**WHAT TO PRODUCE:** Which lines in the material below contain the word "Tony"? Copy each of them.

_ _ _ _ _

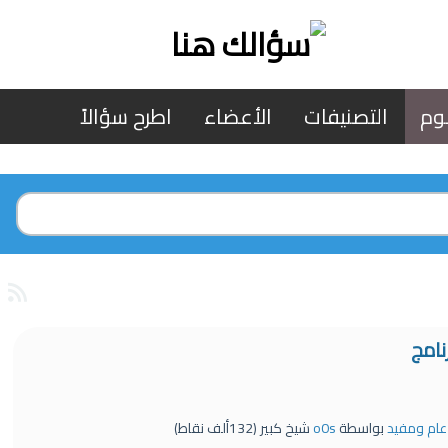
وم
التصنيفات
الأعضاء
اطرح سؤالاً
نامج
 عام ومفيد
بواسطة
o0s
شيخ كبير
(
132ألف
نقاط)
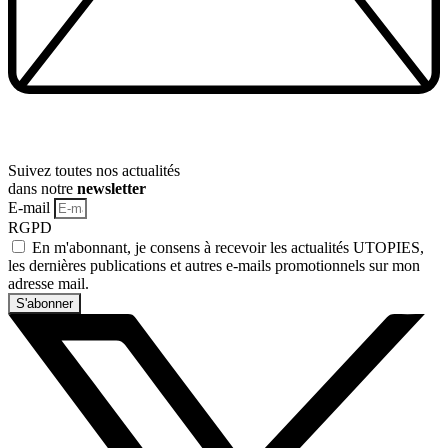
Suivez toutes nos actualités
dans notre
newsletter
E-mail
RGPD
En m'abonnant, je consens à recevoir les actualités UTOPIES,
les dernières publications et autres e-mails promotionnels sur mon
adresse mail.
S'abonner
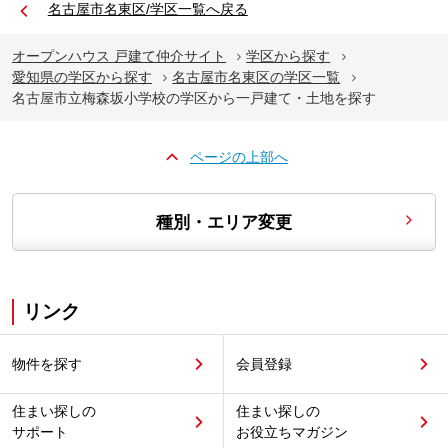
名古屋市名東区/学区一覧へ戻る
オープンハウス 戸建て仲介サイト
学区から探す
愛知県の学区から探す
名古屋市名東区の学区一覧
名古屋市立梅森坂小学校の学区から一戸建て・土地を探す
ページの上部へ
種別・エリア変更
リンク
物件を探す
会員登録
住まい探しの
住まい探しの
サポート
お役立ちマガジン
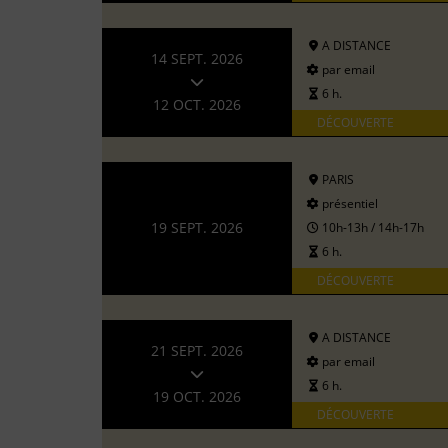
A DISTANCE
14 SEPT. 2026
par email
6 h.
12 OCT. 2026
DÉCOUVERTE
PARIS
présentiel
19 SEPT. 2026
10h-13h / 14h-17h
6 h.
DÉCOUVERTE
A DISTANCE
21 SEPT. 2026
par email
6 h.
19 OCT. 2026
DÉCOUVERTE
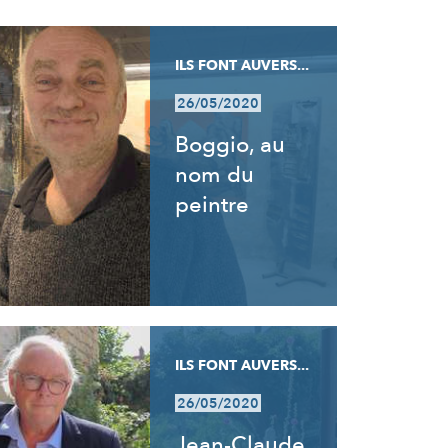
ILS FONT AUVERS...
26/05/2020
Boggio, au
nom du
peintre
ILS FONT AUVERS...
26/05/2020
Jean-Claude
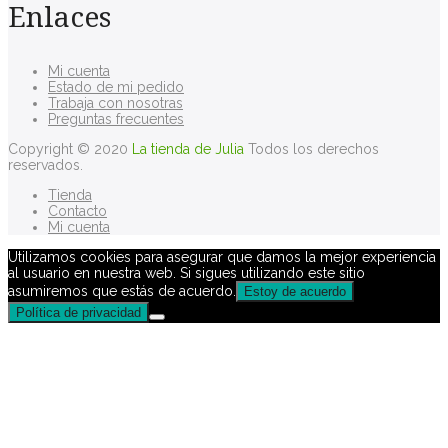
Enlaces
Mi cuenta
Estado de mi pedido
Trabaja con nosotras
Preguntas frecuentes
Copyright © 2020
La tienda de Julia
Todos los derechos
reservados.
Tienda
Contacto
Mi cuenta
Utilizamos cookies para asegurar que damos la mejor experiencia
al usuario en nuestra web. Si sigues utilizando este sitio
asumiremos que estás de acuerdo.
Estoy de acuerdo
Política de privacidad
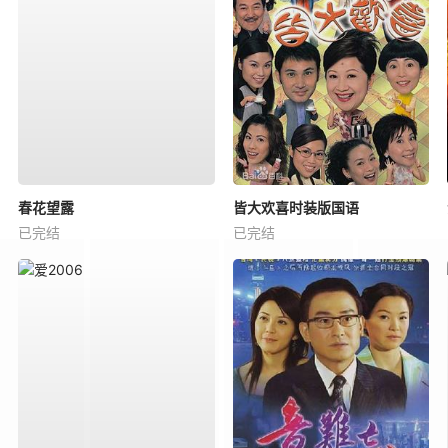
春花望露
皆大欢喜时装版国语
已完结
已完结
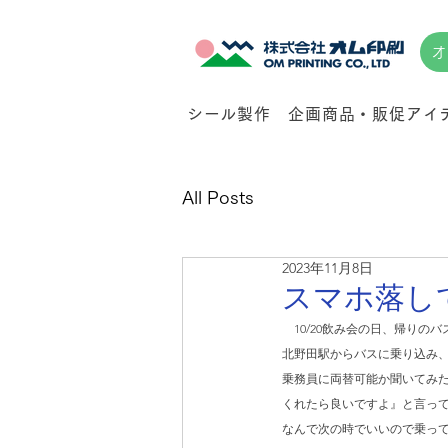
オ
シール製作
企画商品・販促アイ
All Posts
2023年11月8日
スマホ落し
　10/20飲み会の日、帰りの
北野田駅からバスに乗り込み
乗務員に両替可能か聞いてみ
くれたら良いですよ』と言っ
なんで次の時でいいので乗っ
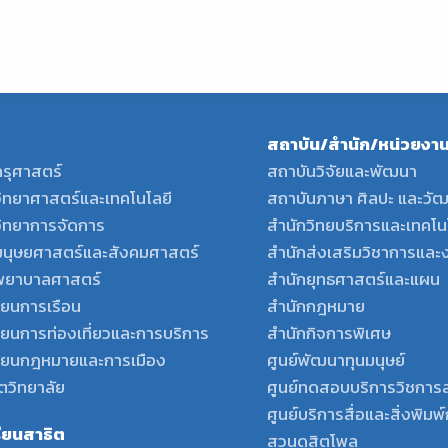
สถาบัน/สำนัก/หน่วยงาน
รุศาสตร์
สถาบันวิจัยและพัฒนา
ิทยาศาสตร์และเทคโนโลยี
สถาบันภาษา ศิลปะ และวั
ิทยาการจัดการ
สำนักวิทยบริการและเทคโ
นุษยศาสตร์และสังคมศาสตร์
สำนักส่งเสริมวิชาการและ
ยาบาลศาสตร์
สำนักยุทธศาสตร์และแผน
ียนการเรือน
สำนักกฎหมาย
ียนการท่องเที่ยวและการบริการ
สำนักกิจการพิเศษ
รียนกฎหมายและการเมือง
ศูนย์พัฒนาทุนมนุษย์
ตวิทยาลัย
ศูนย์ทดสอบบริการวิชการ
ศูนย์บริการสื่อและสิ่งพิม
รียนสาธิต
สวนดุสิตโพล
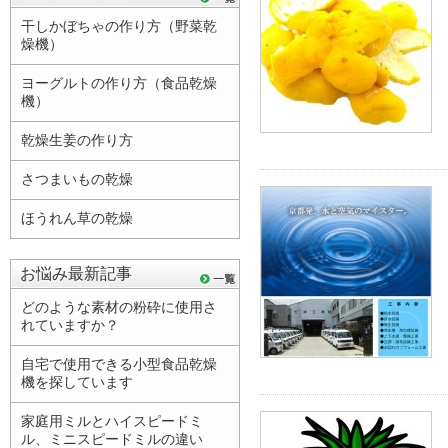
干しかぼちゃの作り方（野菜乾
燥機）
ヨーグルトの作り方（食品乾燥
機）
乾燥生姜の作り方
さつまいもの乾燥
ほうれん草の乾燥
お悩み最新記事
どのような素材の粉砕に使用さ
れていますか？
自宅で使用できる小型食品乾燥
機を探しています
家庭用ミルとハイスピードミ
ル、ミニスピードミルの違い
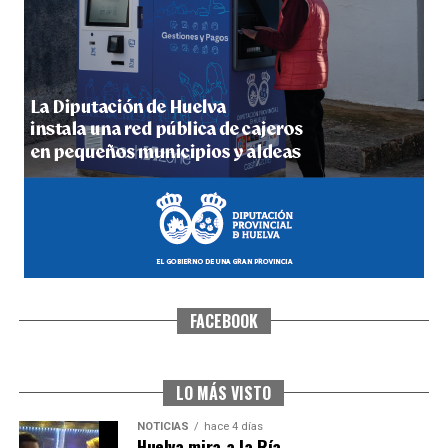
4º DÍA DE LAS FIESTAS COLOMBINAS 2026
hace 5 días
·
Huelvatv
FACEBOOK
SEXTA CORRIDA DE LAS FIESTAS COLOMBINAS
2026
hace 3 días
·
Huelvatv
LO MÁS VISTO
NOTICIAS
hace 4 días
Huelva mira a la Ría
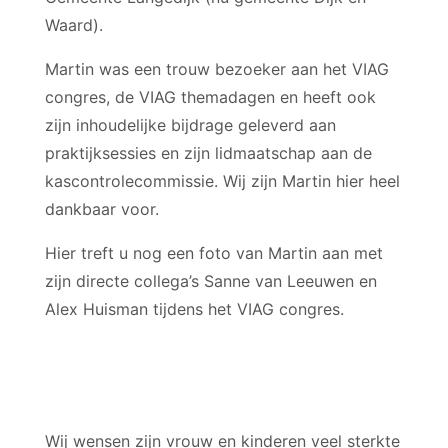
Waard).
Martin was een trouw bezoeker aan het VIAG
congres, de VIAG themadagen en heeft ook
zijn inhoudelijke bijdrage geleverd aan
praktijksessies en zijn lidmaatschap aan de
kascontrolecommissie. Wij zijn Martin hier heel
dankbaar voor.
Hier treft u nog een foto van Martin aan met
zijn directe collega’s Sanne van Leeuwen en
Alex Huisman tijdens het VIAG congres.
Wij wensen zijn vrouw en kinderen veel sterkte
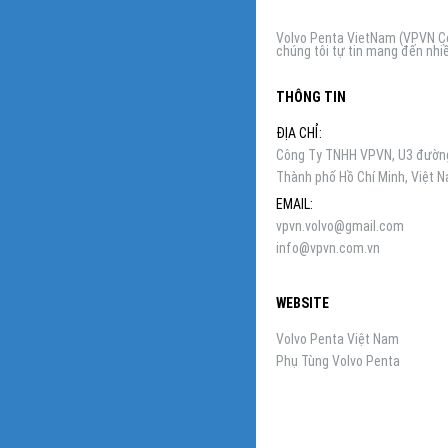
Volvo Penta VietNam (VPVN Co,
chúng tôi tự tin mang đến nhiề
THÔNG TIN
ĐỊA CHỈ:
Công Ty TNHH VPVN, U3 đường 
Thành phố Hồ Chí Minh, Việt 
EMAIL:
vpvn.volvo@gmail.com
info@vpvn.com.vn
WEBSITE
Volvo Penta Việt Nam
Phụ Tùng Volvo Penta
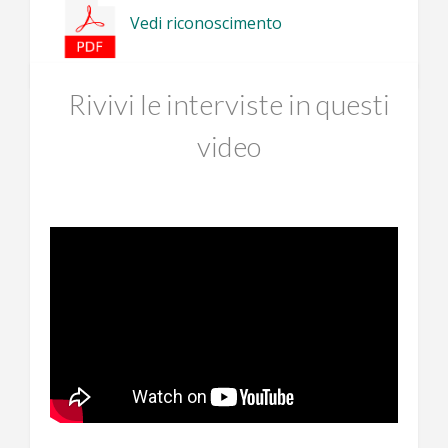
Vedi riconoscimento
Rivivi le interviste in questi
video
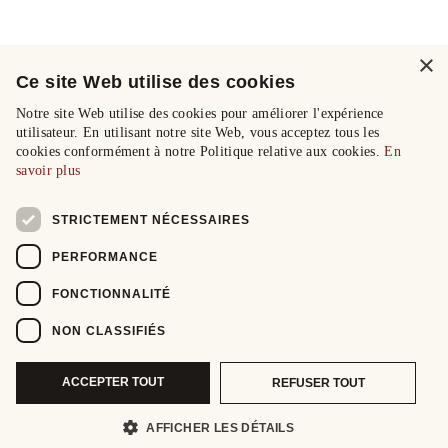
×
Ce site Web utilise des cookies
Notre site Web utilise des cookies pour améliorer l'expérience
utilisateur. En utilisant notre site Web, vous acceptez tous les
cookies conformément à notre Politique relative aux cookies.
En
savoir plus
STRICTEMENT NÉCESSAIRES
PERFORMANCE
FONCTIONNALITÉ
NON CLASSIFIÉS
ACCEPTER TOUT
REFUSER TOUT
AFFICHER LES DÉTAILS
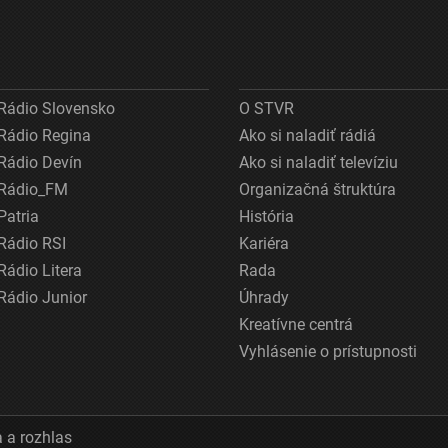
Rádio Slovensko
O STVR
Rádio Regina
Ako si naladiť rádiá
Rádio Devín
Ako si naladiť televíziu
Rádio_FM
Organizačná štruktúra
Patria
História
Rádio RSI
Kariéra
Rádio Litera
Rada
Rádio Junior
Úhrady
Kreatívne centrá
Vyhlásenie o prístupnosti
 a rozhlas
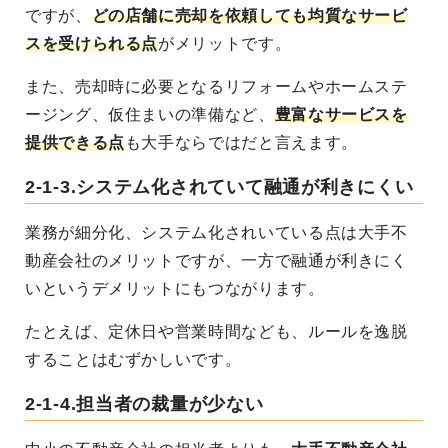
ですが、
どの店舗に売却を依頼しても均質なサービ
スを受けられる点
がメリットです。
また、売却時に必要となるリフォームやホームステ
ージング、仮住まいの準備など、
豊富なサービスを
提供できる点
も大手ならではだと言えます。
2-1-3.システム化されていて融通が利きにくい
業務が細分化、システム化されいている点は大手不
動産会社のメリットですが、一方で融通が利きにく
いというデメリットにもつながります。
たとえば、定休日や営業時間なども、ルールを逸脱
することはむずかしいです。
2-1-4.担当者の裁量が少ない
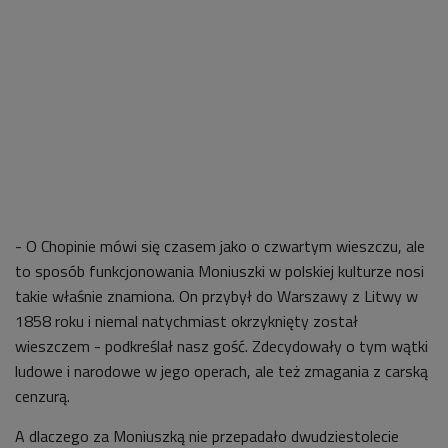
- O Chopinie mówi się czasem jako o czwartym wieszczu, ale
to sposób funkcjonowania Moniuszki w polskiej kulturze nosi
takie właśnie znamiona. On przybył do Warszawy z Litwy w
1858 roku i niemal natychmiast okrzyknięty został
wieszczem - podkreślał nasz gość. Zdecydowały o tym wątki
ludowe i narodowe w jego operach, ale też zmagania z carską
cenzurą.
A dlaczego za Moniuszką nie przepadało dwudziestolecie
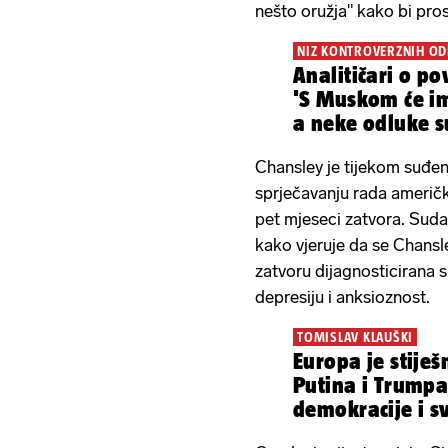
nešto oružja" kako bi pr
NIZ KONTROVERZNIH OD
Analitičari o p
'S Muskom će imati pro
a neke odluke s
svijet'
Chansley je tijekom suđenj
sprječavanju rada američk
pet mjeseci zatvora. Sudac
kako vjeruje da se Chansle
zatvoru dijagnosticirana s
depresiju i anksioznost.
TOMISLAV KLAUŠKI
Europa je stije
Putina i Trumpa,
demokracije i s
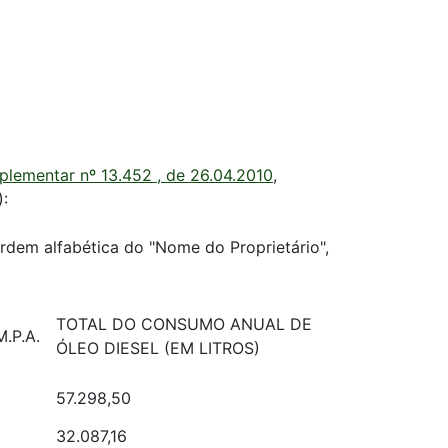
plementar nº 13.452 , de 26.04.2010
,
):
rdem alfabética do "Nome do Proprietário",
TOTAL DO CONSUMO ANUAL DE
.P.A.
ÓLEO DIESEL (EM LITROS)
57.298,50
32.087,16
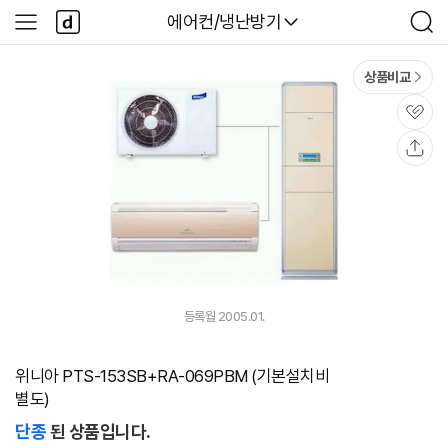
본문 바로가기
다
다나와
에어컨/냉난방기
사
검
나
이
색
와
드
메
메
상품비교
인
뉴
관
심
공
유
등록월 2005.01.
위니아 PTS-153SB+RA-069PBM (기본설치비
별도)
단종
된 상품입니다.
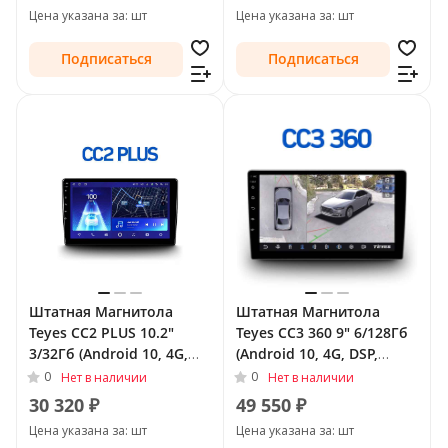
Цена указана за: шт
Цена указана за: шт
Подписаться
Подписаться
Штатная Магнитола
Штатная Магнитола
Teyes CC2 PLUS 10.2"
Teyes CC3 360 9" 6/128Гб
3/32Гб (Android 10, 4G,
(Android 10, 4G, DSP,
DSP, QLed) для
QLed) - круговой обзор
0
0
Нет в наличии
Нет в наличии
Volkswagen Tiguan II 2016
для Volkswagen Tiguan I
30 320 ₽
49 550 ₽
- 2021 Тип-A
2007 - 2011 Тип-F2
Цена указана за: шт
Цена указана за: шт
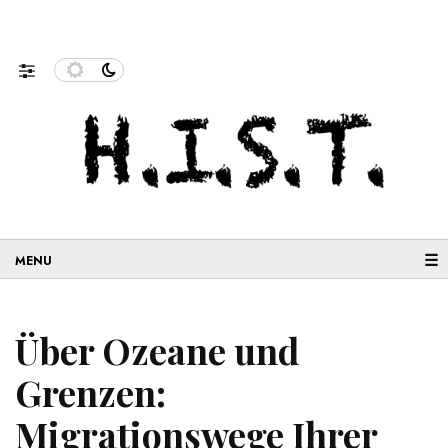
rschung und…
Neue Geschichten aus der Migration: Schm
☰
Über Ozeane und
Grenzen:
Migrationswege Ihrer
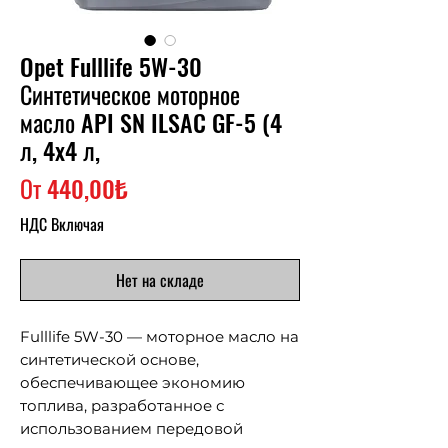
Opet Fulllife 5W-30
Синтетическое моторное
масло API SN ILSAC GF-5 (4
л, 4x4 л,
Спеццена
От
440,00₺
НДС Включая
Нет на складе
Fulllife 5W-30 — моторное масло на
синтетической основе,
обеспечивающее экономию
топлива, разработанное с
использованием передовой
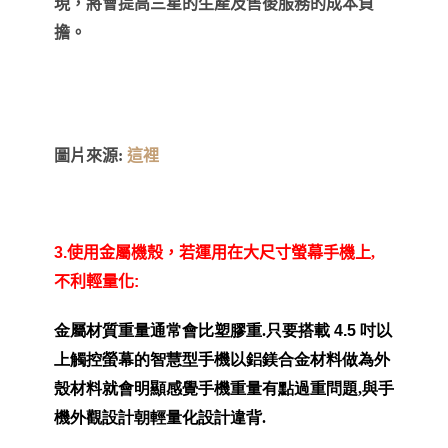
現，將會提高三星的生產及售後服務的成本負
擔。
圖片來源:
這裡
3.
使用金屬機殼，
若運用在大尺寸螢幕手機上,
不利輕量化
:
金屬材質重量通常會比塑膠重.
只要搭載
4.5
吋以
上觸控螢幕的智慧型手機以鋁鎂合金材料做為外
殼材料就會明顯感覺手機重量有點過重問題,與手
機外觀設計朝輕量化設計違背.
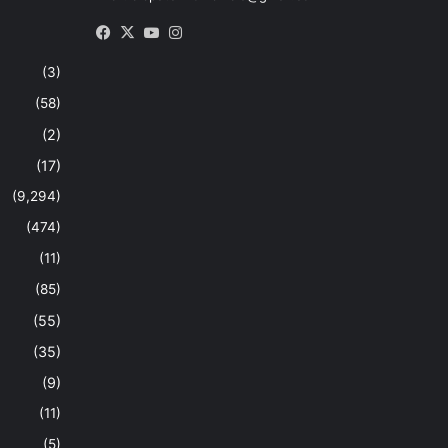
Facebook
X
YouTube
Instagram
(3)
(58)
(2)
(17)
(9,294)
(474)
(11)
(85)
(55)
(35)
(9)
(11)
(5)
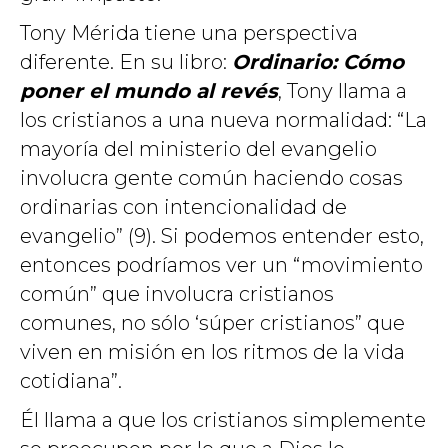
Tony Mérida tiene una perspectiva
diferente. En su libro:
Ordinario: Cómo
poner el mundo al revés
, Tony llama a
los cristianos a una nueva normalidad: “La
mayoría del ministerio del evangelio
involucra gente común haciendo cosas
ordinarias con intencionalidad de
evangelio” (9). Si podemos entender esto,
entonces podríamos ver un “movimiento
común” que involucra cristianos
comunes, no sólo ‘súper cristianos” que
viven en misión en los ritmos de la vida
cotidiana”.
Él llama a que los cristianos simplemente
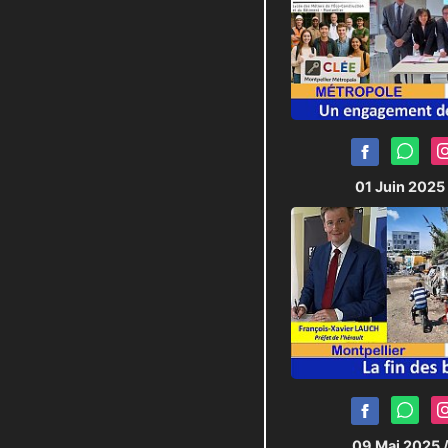
01 Juin 2025
09 Mai 2025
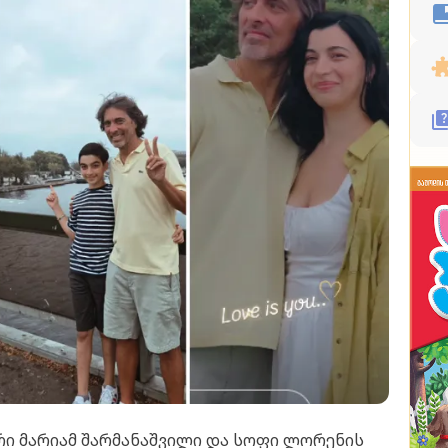
 მარიამ შარმანაშვილი და სოფი ლორენის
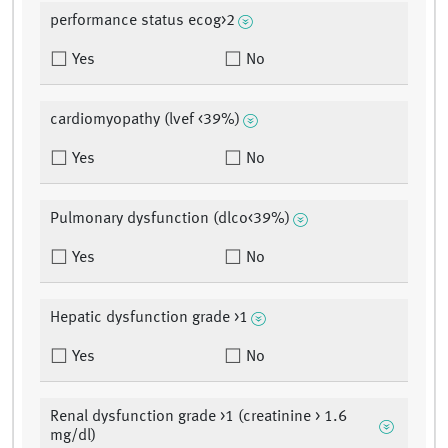
performance status ecog>2
Yes
No
cardiomyopathy (lvef <39%)
Yes
No
Pulmonary dysfunction (dlco<39%)
Yes
No
Hepatic dysfunction grade >1
Yes
No
Renal dysfunction grade >1 (creatinine > 1.6
mg/dl)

_ _ _ _ _

**RESPONSE AREA:**
Tony Mérida tiene una perspectiva
, Tony llama a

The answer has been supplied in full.